▽
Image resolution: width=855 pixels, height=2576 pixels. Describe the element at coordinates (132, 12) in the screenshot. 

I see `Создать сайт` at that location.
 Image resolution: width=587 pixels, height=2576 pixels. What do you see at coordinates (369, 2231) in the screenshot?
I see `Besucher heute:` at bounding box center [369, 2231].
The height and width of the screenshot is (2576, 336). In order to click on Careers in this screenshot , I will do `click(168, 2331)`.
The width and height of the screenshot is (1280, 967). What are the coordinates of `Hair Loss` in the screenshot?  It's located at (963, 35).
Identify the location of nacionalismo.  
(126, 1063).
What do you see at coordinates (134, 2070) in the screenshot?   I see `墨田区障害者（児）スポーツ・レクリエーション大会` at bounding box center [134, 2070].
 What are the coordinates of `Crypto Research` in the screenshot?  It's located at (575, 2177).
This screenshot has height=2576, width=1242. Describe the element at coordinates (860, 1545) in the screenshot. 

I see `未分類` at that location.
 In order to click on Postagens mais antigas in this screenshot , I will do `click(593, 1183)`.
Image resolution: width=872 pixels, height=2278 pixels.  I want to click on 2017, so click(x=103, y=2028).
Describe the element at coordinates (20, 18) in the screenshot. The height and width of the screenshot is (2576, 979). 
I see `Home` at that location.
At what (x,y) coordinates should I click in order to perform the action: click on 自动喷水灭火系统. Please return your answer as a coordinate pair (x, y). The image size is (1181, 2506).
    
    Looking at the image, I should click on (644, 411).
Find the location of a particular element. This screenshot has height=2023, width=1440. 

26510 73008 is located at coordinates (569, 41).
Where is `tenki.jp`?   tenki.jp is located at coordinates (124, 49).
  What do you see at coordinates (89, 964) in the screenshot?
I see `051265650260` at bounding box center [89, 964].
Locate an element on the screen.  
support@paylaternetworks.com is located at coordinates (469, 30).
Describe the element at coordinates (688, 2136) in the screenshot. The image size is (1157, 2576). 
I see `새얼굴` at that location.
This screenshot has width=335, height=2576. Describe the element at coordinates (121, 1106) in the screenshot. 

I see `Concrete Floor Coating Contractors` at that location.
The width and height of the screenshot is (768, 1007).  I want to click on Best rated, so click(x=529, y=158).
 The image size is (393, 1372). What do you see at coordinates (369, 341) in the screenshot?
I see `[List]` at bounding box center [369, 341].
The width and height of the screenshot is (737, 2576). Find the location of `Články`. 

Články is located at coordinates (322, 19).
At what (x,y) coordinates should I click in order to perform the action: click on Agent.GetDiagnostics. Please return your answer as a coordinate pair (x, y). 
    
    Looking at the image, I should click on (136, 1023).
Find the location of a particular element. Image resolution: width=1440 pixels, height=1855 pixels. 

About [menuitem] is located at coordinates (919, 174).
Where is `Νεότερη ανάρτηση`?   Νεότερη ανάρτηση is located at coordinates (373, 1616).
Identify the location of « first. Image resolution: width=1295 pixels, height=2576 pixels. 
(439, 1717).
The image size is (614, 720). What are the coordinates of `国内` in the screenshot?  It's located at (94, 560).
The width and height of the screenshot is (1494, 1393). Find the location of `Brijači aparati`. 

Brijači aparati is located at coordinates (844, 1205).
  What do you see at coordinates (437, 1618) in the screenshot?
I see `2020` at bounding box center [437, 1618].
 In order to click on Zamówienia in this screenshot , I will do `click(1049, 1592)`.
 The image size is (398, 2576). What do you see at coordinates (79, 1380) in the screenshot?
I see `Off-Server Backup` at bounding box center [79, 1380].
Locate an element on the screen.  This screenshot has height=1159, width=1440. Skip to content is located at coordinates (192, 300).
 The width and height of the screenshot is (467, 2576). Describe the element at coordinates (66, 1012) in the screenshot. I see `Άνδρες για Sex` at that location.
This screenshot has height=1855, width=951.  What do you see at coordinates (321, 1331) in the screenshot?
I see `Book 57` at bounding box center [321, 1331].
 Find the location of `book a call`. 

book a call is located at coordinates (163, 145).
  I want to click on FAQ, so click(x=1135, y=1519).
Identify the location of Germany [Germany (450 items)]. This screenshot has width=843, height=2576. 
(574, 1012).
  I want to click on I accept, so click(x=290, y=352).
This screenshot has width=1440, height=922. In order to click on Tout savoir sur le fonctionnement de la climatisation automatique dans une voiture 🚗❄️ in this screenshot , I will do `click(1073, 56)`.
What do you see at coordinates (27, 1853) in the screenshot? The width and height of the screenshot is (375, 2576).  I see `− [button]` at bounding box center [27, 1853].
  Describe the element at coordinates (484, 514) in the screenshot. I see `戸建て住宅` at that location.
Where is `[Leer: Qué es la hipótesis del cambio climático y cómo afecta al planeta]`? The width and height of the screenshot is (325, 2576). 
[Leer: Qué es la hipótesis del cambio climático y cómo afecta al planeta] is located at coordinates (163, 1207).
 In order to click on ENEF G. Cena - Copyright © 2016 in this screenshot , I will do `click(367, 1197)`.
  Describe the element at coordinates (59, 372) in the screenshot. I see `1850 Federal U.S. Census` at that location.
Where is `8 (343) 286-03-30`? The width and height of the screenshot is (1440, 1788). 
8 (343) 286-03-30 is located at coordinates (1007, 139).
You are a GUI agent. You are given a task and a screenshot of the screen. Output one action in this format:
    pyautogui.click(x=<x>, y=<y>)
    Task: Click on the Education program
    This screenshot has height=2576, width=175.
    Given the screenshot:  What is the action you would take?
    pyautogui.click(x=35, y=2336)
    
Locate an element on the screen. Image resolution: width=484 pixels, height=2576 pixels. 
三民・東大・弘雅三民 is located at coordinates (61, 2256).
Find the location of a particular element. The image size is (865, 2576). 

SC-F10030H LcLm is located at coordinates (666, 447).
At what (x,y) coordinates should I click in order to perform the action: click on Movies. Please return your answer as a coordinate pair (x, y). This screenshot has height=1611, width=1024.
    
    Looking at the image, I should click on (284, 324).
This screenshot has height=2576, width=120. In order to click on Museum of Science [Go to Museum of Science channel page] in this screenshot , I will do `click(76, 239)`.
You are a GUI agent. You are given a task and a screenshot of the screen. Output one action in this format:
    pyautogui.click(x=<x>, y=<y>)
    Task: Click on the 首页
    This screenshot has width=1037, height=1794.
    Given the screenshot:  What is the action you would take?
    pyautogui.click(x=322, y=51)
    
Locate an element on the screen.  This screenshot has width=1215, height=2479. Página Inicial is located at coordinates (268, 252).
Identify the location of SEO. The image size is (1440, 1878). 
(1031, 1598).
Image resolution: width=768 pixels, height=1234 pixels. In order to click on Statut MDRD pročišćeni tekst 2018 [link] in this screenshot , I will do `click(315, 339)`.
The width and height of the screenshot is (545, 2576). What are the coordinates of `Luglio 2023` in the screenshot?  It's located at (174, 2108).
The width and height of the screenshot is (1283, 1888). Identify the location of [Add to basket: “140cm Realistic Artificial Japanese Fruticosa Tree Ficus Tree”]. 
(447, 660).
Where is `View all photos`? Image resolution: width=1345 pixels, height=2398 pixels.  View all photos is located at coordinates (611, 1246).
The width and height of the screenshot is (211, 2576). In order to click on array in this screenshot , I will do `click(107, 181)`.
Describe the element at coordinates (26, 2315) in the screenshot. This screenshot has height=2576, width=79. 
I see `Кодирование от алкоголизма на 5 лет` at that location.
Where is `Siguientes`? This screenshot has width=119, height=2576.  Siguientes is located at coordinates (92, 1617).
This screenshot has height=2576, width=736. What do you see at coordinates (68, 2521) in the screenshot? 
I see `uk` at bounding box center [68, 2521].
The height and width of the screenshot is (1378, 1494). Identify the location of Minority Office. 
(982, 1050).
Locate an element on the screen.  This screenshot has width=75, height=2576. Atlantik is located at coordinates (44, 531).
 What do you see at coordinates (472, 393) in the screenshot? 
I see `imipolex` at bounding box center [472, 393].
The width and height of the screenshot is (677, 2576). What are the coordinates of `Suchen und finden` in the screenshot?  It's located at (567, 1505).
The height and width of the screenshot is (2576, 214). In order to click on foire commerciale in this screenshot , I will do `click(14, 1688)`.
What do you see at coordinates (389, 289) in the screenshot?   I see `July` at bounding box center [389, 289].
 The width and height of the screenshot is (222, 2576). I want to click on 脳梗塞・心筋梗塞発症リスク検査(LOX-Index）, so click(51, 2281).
△
* **Task brief**
In the listing above, locate the line containing "This screenshot has width=1037, height=1794." and the line containing "The width and height of the screenshot is (211, 2576).". Transcribe those two lines and everything between them, exactly as written.

* **Written response**
    This screenshot has width=1037, height=1794.
    Given the screenshot:  What is the action you would take?
    pyautogui.click(x=322, y=51)
    
Locate an element on the screen.  This screenshot has width=1215, height=2479. Página Inicial is located at coordinates (268, 252).
Identify the location of SEO. The image size is (1440, 1878). 
(1031, 1598).
Image resolution: width=768 pixels, height=1234 pixels. In order to click on Statut MDRD pročišćeni tekst 2018 [link] in this screenshot , I will do `click(315, 339)`.
The width and height of the screenshot is (545, 2576). What are the coordinates of `Luglio 2023` in the screenshot?  It's located at (174, 2108).
The width and height of the screenshot is (1283, 1888). Identify the location of [Add to basket: “140cm Realistic Artificial Japanese Fruticosa Tree Ficus Tree”]. 
(447, 660).
Where is `View all photos`? Image resolution: width=1345 pixels, height=2398 pixels.  View all photos is located at coordinates (611, 1246).
The width and height of the screenshot is (211, 2576). In order to click on array in this screenshot , I will do `click(107, 181)`.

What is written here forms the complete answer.